# Smugglers Notch



## Kenny G (Aug 15, 2013)

I have booked unit C-14 according to RCI
any info on unit would be helpfiul
we will arrive Sept 29th


----------



## susieq (Aug 15, 2013)

Don't know exactly where this is.  We were up there the same week two years ago ~ you should hit peak color. Enjoy!!


----------



## charford (Aug 15, 2013)

C-14 will be in one of the Commons buildings. It is one of the oldest buildings, but it's in the main village area.


----------



## WinniWoman (Aug 15, 2013)

Kenny G said:


> I have booked unit C-14 according to RCI
> any info on unit would be helpfiul
> we will arrive Sept 29th


 
I am pretty sure this is in the Commons buildings and they are in the main village, but one of the oldest buildings, if not the oldest. Not sure how they are inside. You might be able to check the configuration on the website under real estate/lodging.


----------



## bailey (Aug 15, 2013)

How do you know what unit RCI has booked for you?  I have my reservation but nothing on it states a unit number?


----------



## NKN (Aug 16, 2013)

I was told to access reservation by IPhone and unit nbr might appear.  On my last reservation, it worked.


----------



## WinniWoman (Aug 16, 2013)

bailey said:


> How do you know what unit RCI has booked for you?  I have my reservation but nothing on it states a unit number?



I used to call RCI and ask them what the unit number is. In fact, when I used to book via phone I would ask the rep what unit numbers they had available and decide from there...

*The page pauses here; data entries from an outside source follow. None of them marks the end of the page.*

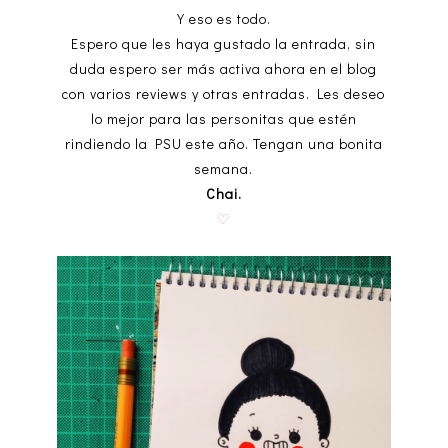
Y eso es todo.
Espero que les haya gustado la entrada, sin
duda espero ser más activa ahora en el blog
con varios reviews y otras entradas. Les deseo
lo mejor para las personitas que estén
rindiendo la PSU este año. Tengan una bonita
semana.
Chai.
♡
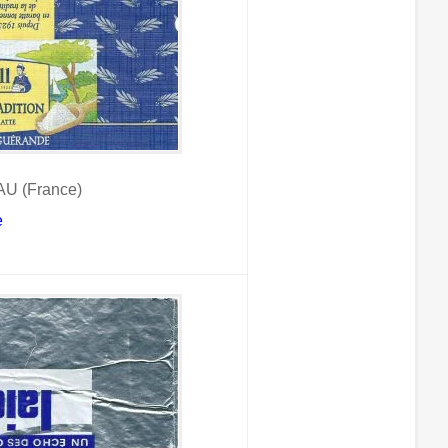
U (France)
e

I don't belong to RCI anymore for a while now, so not sure if they still would do that.


----------



## bailey (Aug 17, 2013)

My android phone did not show the unit number and RCI said that the resort has the right to change the unit # once we get there so they cannot provide that information.


----------



## mdurette (Aug 24, 2013)

I stayed there a couple of weeks ago.   After looking at a tripadvisor review about a bad room location with and RCI trade Smuggs responded and said they always suggest people call them directly to know what unit they are in so they are prepared when they arrive.

I called Smuggs and they gave me my unit number and a bunch of tid-bits on the resort.


----------



## bailey (Aug 24, 2013)

I'll try calling the resort again....thanks


----------



## Kenny G (Sep 8, 2013)

I called resort and they gave me my unit #


----------



## bailey (Sep 11, 2013)

We are assigned to the Maples Building.  Anyone know anything about this section?


----------



## WinniWoman (Sep 11, 2013)

bailey said:


> We are assigned to the Maples Building.  Anyone know anything about this section?



Nice building in the main village close to everything. Very convenient.


----------



## bailey (Sep 11, 2013)

Great!  Looking forward to our stay.  Thanks.


----------



## Ridewithme38 (Nov 21, 2013)

How long after you booked with RCI were you able to call the resort and get the room number?  I just booked last night.

ETA: Checking on my cellphone gave me a unit number for my next two trips! 

Presidents Week:  Woodstone - 53-Y
Fourth of July:      Smuggs - SY-5

Thank you!!


----------